In the Odyssey, how does Eumaeus make a contribution as an introspector to the development of the return of the king.(Odysseus)My professor just gave me this question, and I am really confused...
In the Odyssey, how does Eumaeus make a contribution as an introspector to the development of the return of the king.(Odysseus)
My professor just gave me this question, and I am really confused about what an introspector is. Please help!
Introspector used in this question suggests that your professor is asking how Eumaeus serves to help Odysseus. When Odysseus returns in disguise to the swineherd's cottage, he is pleased to discover that the old man continues to be loyal to his king although he believes Odysseus will never return. At this point in the story, Odysseus faces huge odds in his quest because he is one man facing over one hundred suitors. Possibly he has some doubts about his success. Yes, he has Athena on his side, but he needs some humans to help him, too. Eumaeus' loyalty as well as his hospitality encourages Odysseus in his quest to resume his throne. Finding out that Eumaeus is still loyal sparks further interest in him. Notice how many times Odysseus tests the old man. Introspection means "looking within"; Odysseus seems to be asking himself if he can count on Eumaeus. Every time Eumaeus is tested or told a false story, his response encourages his master.

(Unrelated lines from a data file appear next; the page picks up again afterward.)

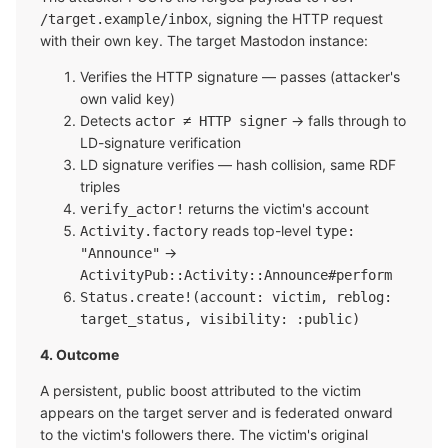
, signing the HTTP request
/target.example/inbox
with their own key. The target Mastodon instance:
Verifies the HTTP signature — passes (attacker's
own valid key)
Detects
→ falls through to
actor ≠ HTTP signer
LD-signature verification
LD signature verifies — hash collision, same RDF
triples
returns the victim's account
verify_actor!
reads top-level
Activity.factory
type:
→
"Announce"
ActivityPub::Activity::Announce#perform
Status.create!(account: victim, reblog:
target_status, visibility: :public)
4. Outcome
A persistent, public boost attributed to the victim
appears on the target server and is federated onward
to the victim's followers there. The victim's original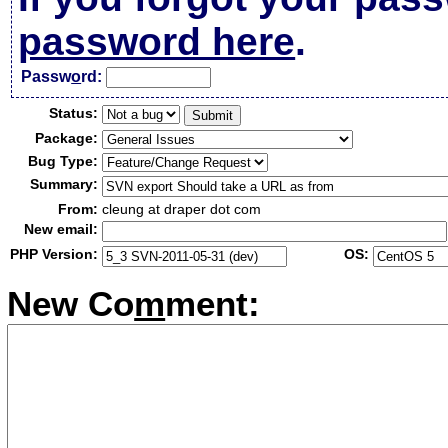
password here
.
Passw
o
rd:
Status:
Package:
Bug Type:
Summary:
From:
cleung at draper dot com
New email:
PHP Version:
OS:
New Co
m
ment: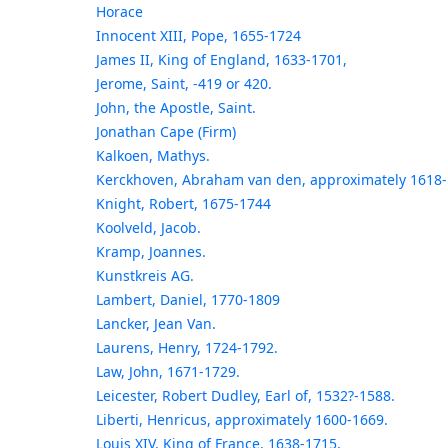
Horace
Innocent XIII, Pope, 1655-1724
James II, King of England, 1633-1701,
Jerome, Saint, -419 or 420.
John, the Apostle, Saint.
Jonathan Cape (Firm)
Kalkoen, Mathys.
Kerckhoven, Abraham van den, approximately 1618-
Knight, Robert, 1675-1744
Koolveld, Jacob.
Kramp, Joannes.
Kunstkreis AG.
Lambert, Daniel, 1770-1809
Lancker, Jean Van.
Laurens, Henry, 1724-1792.
Law, John, 1671-1729.
Leicester, Robert Dudley, Earl of, 1532?-1588.
Liberti, Henricus, approximately 1600-1669.
Louis XIV, King of France, 1638-1715,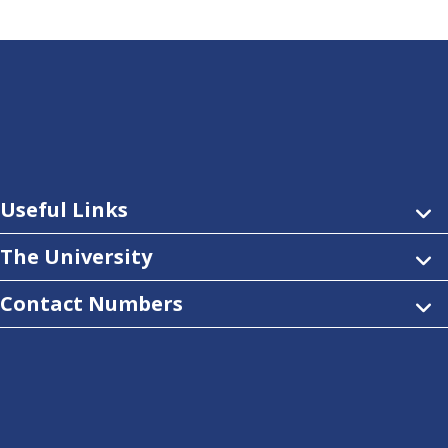
Useful Links
The University
Contact Numbers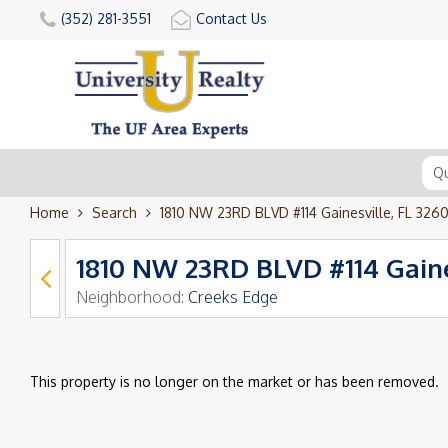
(352) 281-3551
Contact Us
Home
Search
1810 NW 23RD BLVD #114 Gainesville, FL 326
1810 NW 23RD BLVD #114 Gaine
Neighborhood:
Creeks Edge
This property is no longer on the market or has been removed.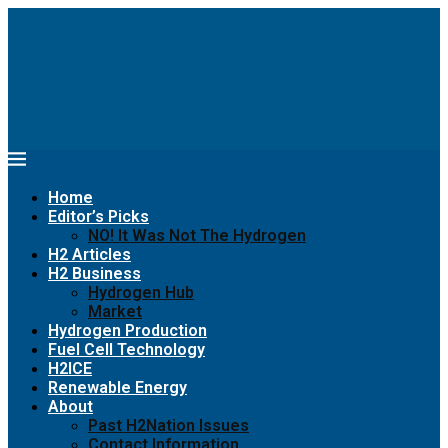
Home
Editor’s Picks
NO! It Was Not The Hydrogen
H2 Articles
H2 Business
Hydrogen Hub
Market
Hydrogen Production
Fuel Cell Technology
H2ICE
Renewable Energy
About
Past H2Nation Issues
Contact Information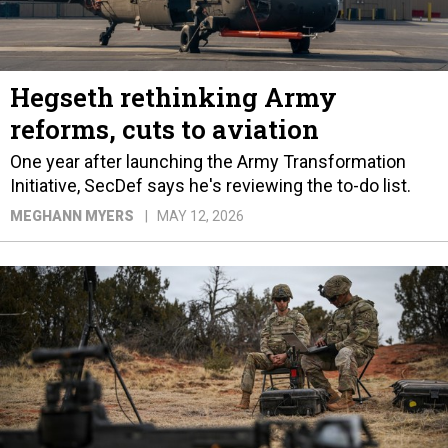
Hegseth rethinking Army
reforms, cuts to aviation
One year after launching the Army Transformation
Initiative, SecDef says he's reviewing the to-do list.
MEGHANN MYERS
MAY 12, 2026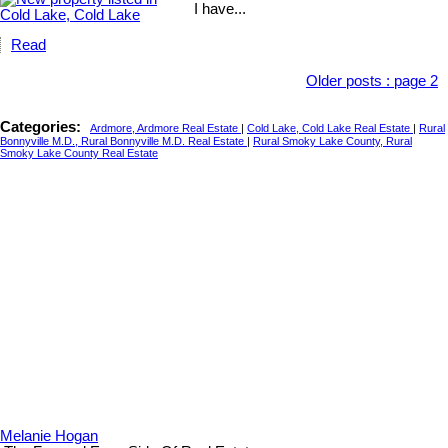
I have...
Read
Older posts
:
page 2
Categories:
Ardmore, Ardmore Real Estate
|
Cold Lake, Cold Lake Real Estate
|
Rural
Bonnyville M.D., Rural Bonnyville M.D. Real Estate
|
Rural Smoky Lake County, Rural
Smoky Lake County Real Estate
Melanie Hogan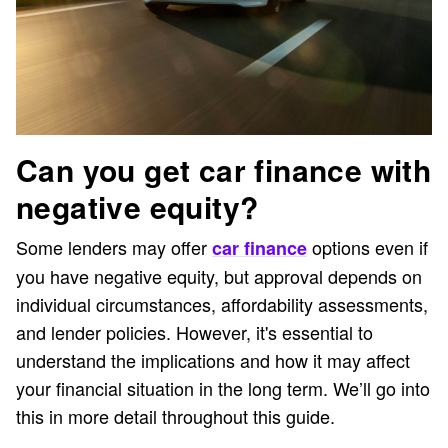
Can you get car finance with
negative equity?
Some lenders may offer
options even if
car finance
you have negative equity, but approval depends on
individual circumstances, affordability assessments,
and lender policies. However, it's essential to
understand the implications and how it may affect
your financial situation in the long term. We’ll go into
this in more detail throughout this guide.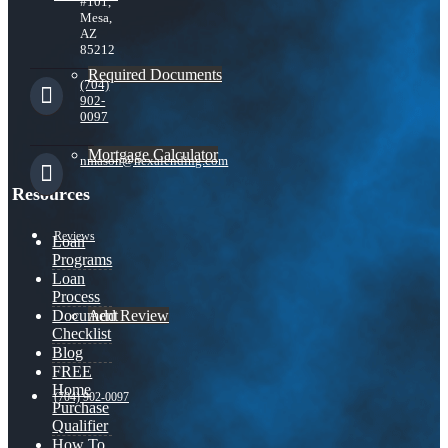
#101,
Mesa,
AZ
85212
Required Documents
(704)
902-
0097
Mortgage Calculator
nmason@nexalending.com
Resources
Reviews
Loan
Programs
Loan
Process
Add Review
Document
Checklist
Blog
FREE
Home
(704) 902-0097
Purchase
Qualifier
How To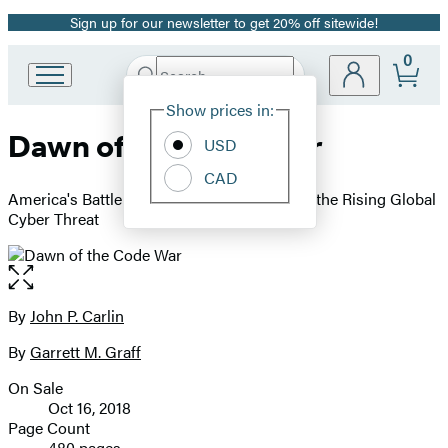
Sign up for our newsletter to get 20% off sitewide!
Promotion
0
Search
Go
Submit
Search
Site
to
Hachette
Show prices in:
Preferences
Hachette
Dawn of the Code War
Book
USD
Group
CAD
home
America's Battle Against Russia, China, and the Rising Global
Cyber Threat
Open
the
full-
By
John P. Carlin
Contributors
size
By
Garrett M. Graff
image
On Sale
Formats
Oct 16, 2018
and
Page Count
480 pages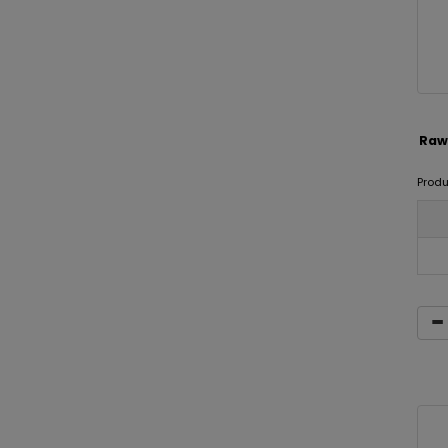
Raw
Prod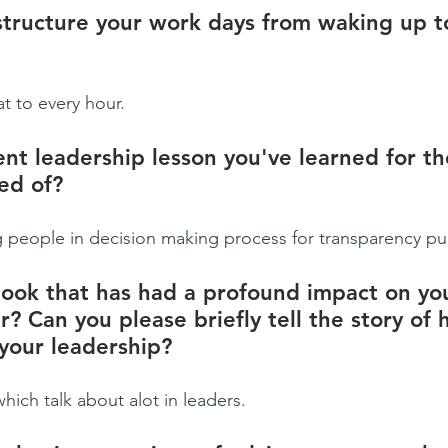
tructure your work days from waking up t
t to every hour.
nt leadership lesson you've learned for the
ed of?
ng people in decision making process for transparency p
ook that has had a profound impact on yo
r? Can you please briefly tell the story of 
your leadership?
ch talk about alot in leaders.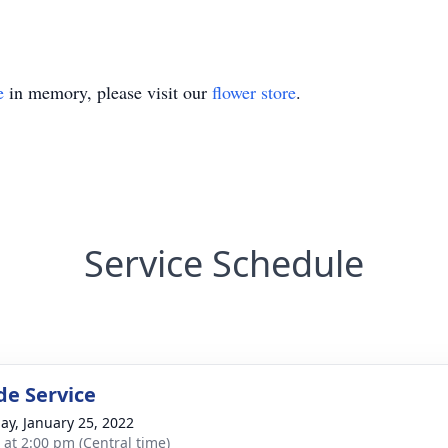
e
in memory, please visit our
flower store
.
Service Schedule
de Service
ay, January 25, 2022
s at 2:00 pm (Central time)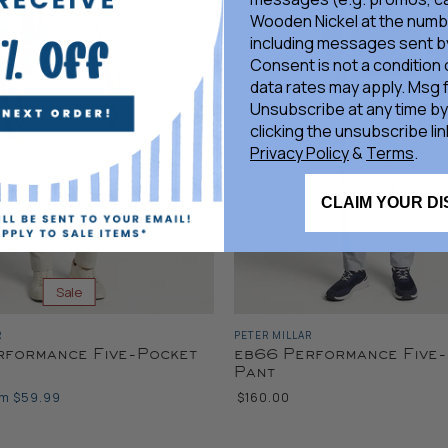
Wooden Nickel at the numb
including messages sent by
Consent is not a condition
data rates may apply. Msg 
Unsubscribe at any time by
clicking the unsubscribe lin
Privacy Policy
&
Terms
.
CLAIM YOUR D
Sale
R
PETER MILLAR
rformance Five-Pocket
eb66 Performance Five
Pant
om
$59.99
$160.00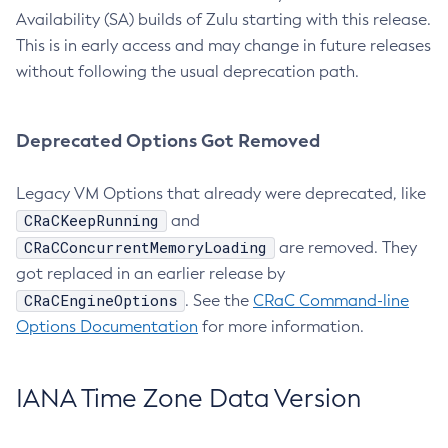
Availability (SA) builds of Zulu starting with this release.
This is in early access and may change in future releases
without following the usual deprecation path.
Deprecated Options Got Removed
Legacy VM Options that already were deprecated, like
CRaCKeepRunning
and
CRaCConcurrentMemoryLoading
are removed. They
got replaced in an earlier release by
CRaCEngineOptions
. See the
CRaC Command-line
Options Documentation
for more information.
IANA Time Zone Data Version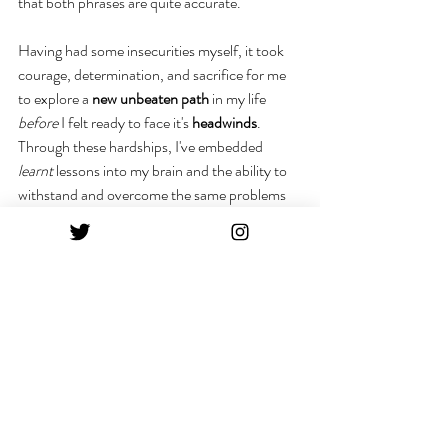
that both phrases are quite accurate.
Having had some insecurities myself, it took 
courage, determination, and sacrifice for me 
to explore a 
new unbeaten path
 in my life 
before
 I felt ready to face it's 
headwinds
. 
Through these hardships, I've embedded 
learnt
 lessons into my brain and the ability to 
withstand and overcome the same problems 
for the 
future
.
Part of the challenge is 
accepting
 the fact that 
you're not meeting the "
normal
" life journey 
everyone around you is portraying on social 
media. It didn't hit me at first, but everything 
that makes me odd also makes me 
interesting
to my social following. It's good to keep people 
guessing, that's part of what makes you 
unique! 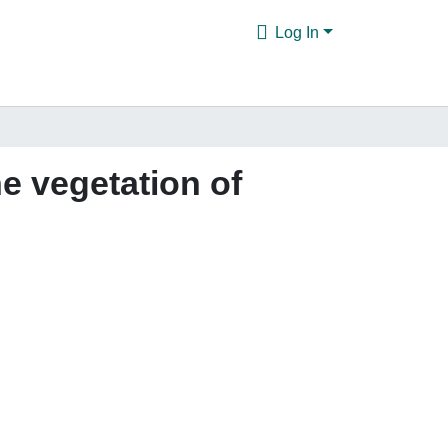
Log In
he vegetation of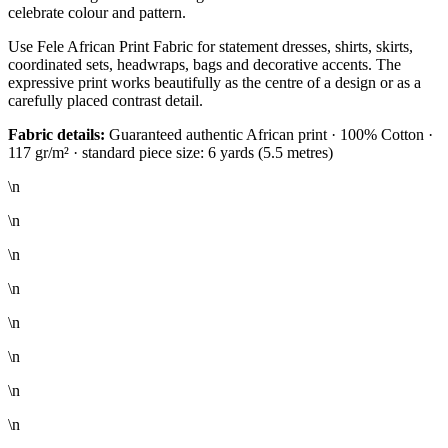
celebrate colour and pattern.
Use Fele African Print Fabric for statement dresses, shirts, skirts,
coordinated sets, headwraps, bags and decorative accents. The
expressive print works beautifully as the centre of a design or as a
carefully placed contrast detail.
Fabric details:
Guaranteed authentic African print · 100% Cotton ·
117 gr/m² · standard piece size: 6 yards (5.5 metres)
\n
\n
\n
\n
\n
\n
\n
\n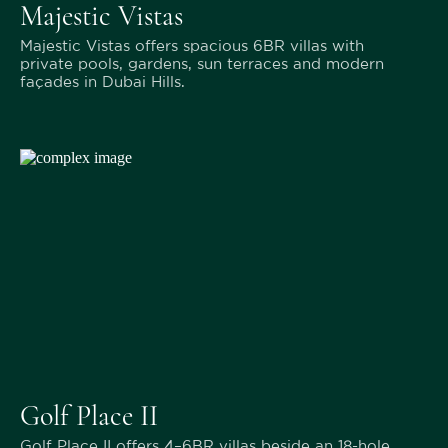
Majestic Vistas
Majestic Vistas offers spacious 6BR villas with
private pools, gardens, sun terraces and modern
façades in Dubai Hills.
Golf Place II
Golf Place II offers 4–6BR villas beside an 18-hole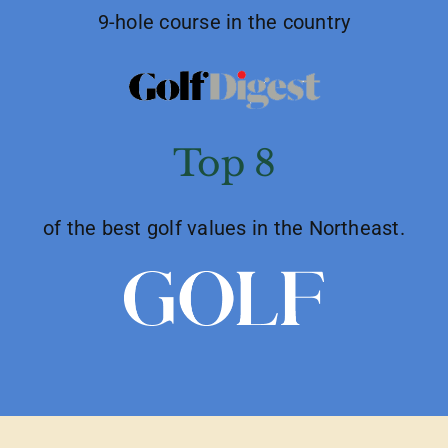
9-hole course in the country
Top 8
of the best golf values in the Northeast.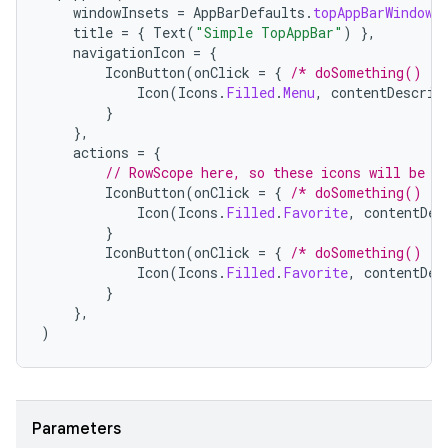
windowInsets
=
AppBarDefaults
.
topAppBarWindowI
title
=
{
Text
(
"Simple TopAppBar"
)
},
navigationIcon
=
{
elpers
IconButton
(
onClick
=
{
/* doSomething() */
Icon
(
Icons
.
Filled
.
Menu
,
contentDescrip
}
s
},
actions
=
{
s.analyzer
// RowScope here, so these icons will be p
t
IconButton
(
onClick
=
{
/* doSomething() */
Icon
(
Icons
.
Filled
.
Favorite
,
contentDes
}
IconButton
(
onClick
=
{
/* doSomething() */
et
Icon
(
Icons
.
Filled
.
Favorite
,
contentDes
}
},
)
Parameters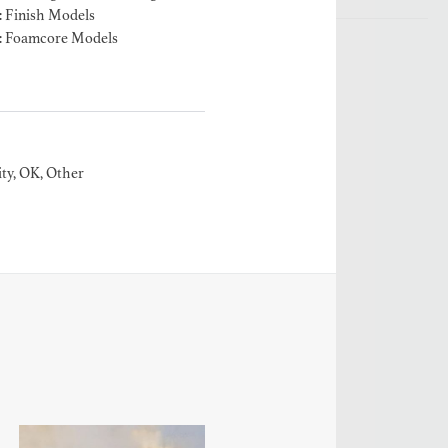
: Finish Models
: Foamcore Models
ty, OK, Other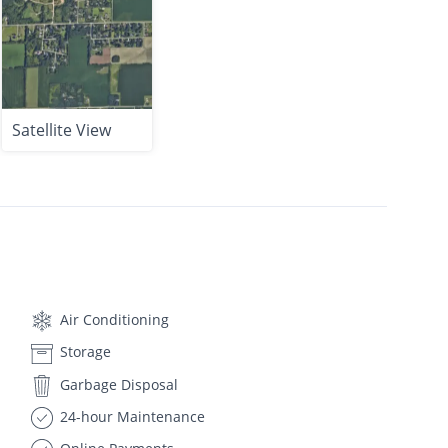
Satellite View
Air Conditioning
Storage
Garbage Disposal
24-hour Maintenance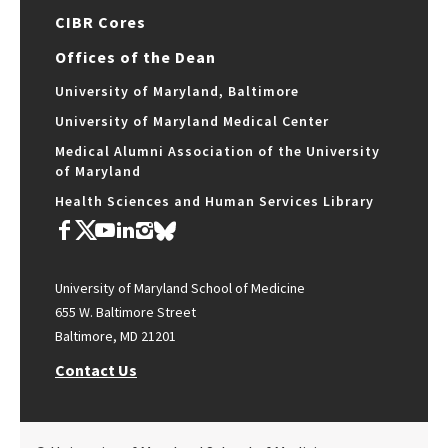
CIBR Cores
Offices of the Dean
University of Maryland, Baltimore
University of Maryland Medical Center
Medical Alumni Association of the University
of Maryland
Health Sciences and Human Services Library
University of Maryland School of Medicine
655 W. Baltimore Street
Baltimore, MD 21201
Contact Us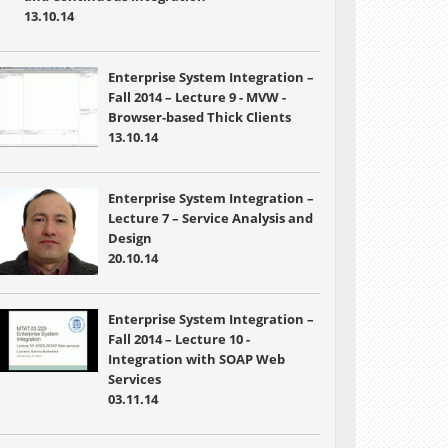
13.10.14
Enterprise System Integration –
Fall 2014 – Lecture 9 - MVW -
Browser-based Thick Clients
13.10.14
Enterprise System Integration –
Lecture 7 – Service Analysis and
Design
20.10.14
Enterprise System Integration –
Fall 2014 – Lecture 10 -
Integration with SOAP Web
Services
03.11.14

In my view, your professor regards Eumaeus as a means by which (a tool, an introspector) Odysseus can satisfy his uncertainty. He clearly has some internal response to Eumaeus' comments and actions seen in his insertions of "And you, O my swineherd," remarks that often puzzle the reader. These apparent asides reveal Odysseus' delight that Eumaeus is still loyal and loves his king. Thus, Odysseus' first encounter with an Ithacan citizen is very positive. His doubts seem to be allayed.